There are few genres more easily dismissed than "'90s cash-grab Saturday morning cartoon adaptation." For a glorious stretch of pop culture history, they were everywhere — obvious candidates like Jumanji, Free Willy, and every single animated Disney movie overshadowed more questionable reimaginings like Rambo: The Force of Freedom, Conan the Adventurer, Highlander, and a swath of other animated weirdness. The overall oeuvre seemed to be less "let's expand on a colorful and beloved universe" and more "let's see if we can get kids to write 'Toxic Avenger action figure' on their Christmas lists."

So it's not the fact that Starship Troopers got an animated series that's surprising. It's that Roughnecks: Starship Troopers Chronicles was, by most metrics, shockingly alright. First released in 1999, it was a fully CGI television program, with an ambitious-for-the-time animation style somewhere between "Halo: Reach cutscene" and "episode of ReBoot" in terms of quality.
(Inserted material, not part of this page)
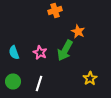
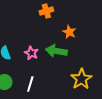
green arrow: (65, 50) -> (56, 51), turned 70
yellow star: (90, 78) -> (81, 79), size x1.5

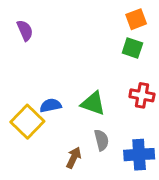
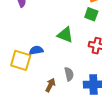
green triangle: (93, 103) -> (65, 35), moved
yellow square: (27, 122) -> (21, 60), turned -30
That may be damning with faint praise — it really is one of those rare computer animated, non-Pixar productions that you can look back at 20 years later and go, "Wow, that really holds up." It was developed by Richard Raynis of The Simpsons and Duane Capizzi from Transformers Prime, and even executive produced by Paul Verhoeven, the director of the original Starship Troopers. The show had legs... even if you didn't know it existed.
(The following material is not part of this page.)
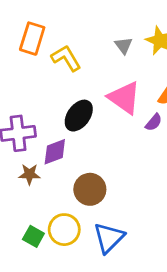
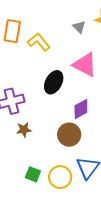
purple diamond: (55, 152) -> (81, 109), moved
yellow circle: (64, 230) -> (60, 177), moved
Roughnecks was mayhem on and off the screen

Roughnecks: Starship Troopers Chronicles marched to the same basic plot beats as the 1997 Paul Verhoeven movie: bloodthirsty alien bugs were the enemies, human soldiers representing the word "hoo-rah" were the good guys. Thanks to its all-animated format, it even got to delve into some of the higher concept ideas from the original Robert A. Heinlein novels, like mech suits and other alien species.

If a Clinton-era futuristic CGI war drama — you know, for kids — sounds too good to last, you're one step ahead of the story. Roughnecks had a tragically short run for a bevy of unfortunate reasons. At the time of its original release, fans noticed that the show was airing out of order, which Ain't It Cool News reported was due to the series having been sold for syndication before it had a backlog of episodes meaty enough to support a schedule that saw Roughnecks airing five times a week. The immensely time consuming process of making a fully realized 3D cartoon in the late '90s meant a lengthy production cycle, and old stories being shown again and again to buy time only became more frustrating when the series dropped four clip shows in its first season.

In the end, Roughnecks lasted a total of 40 episodes before its panoply of production issues spelled the series' doom. What, you apes? You wanted it to live forever?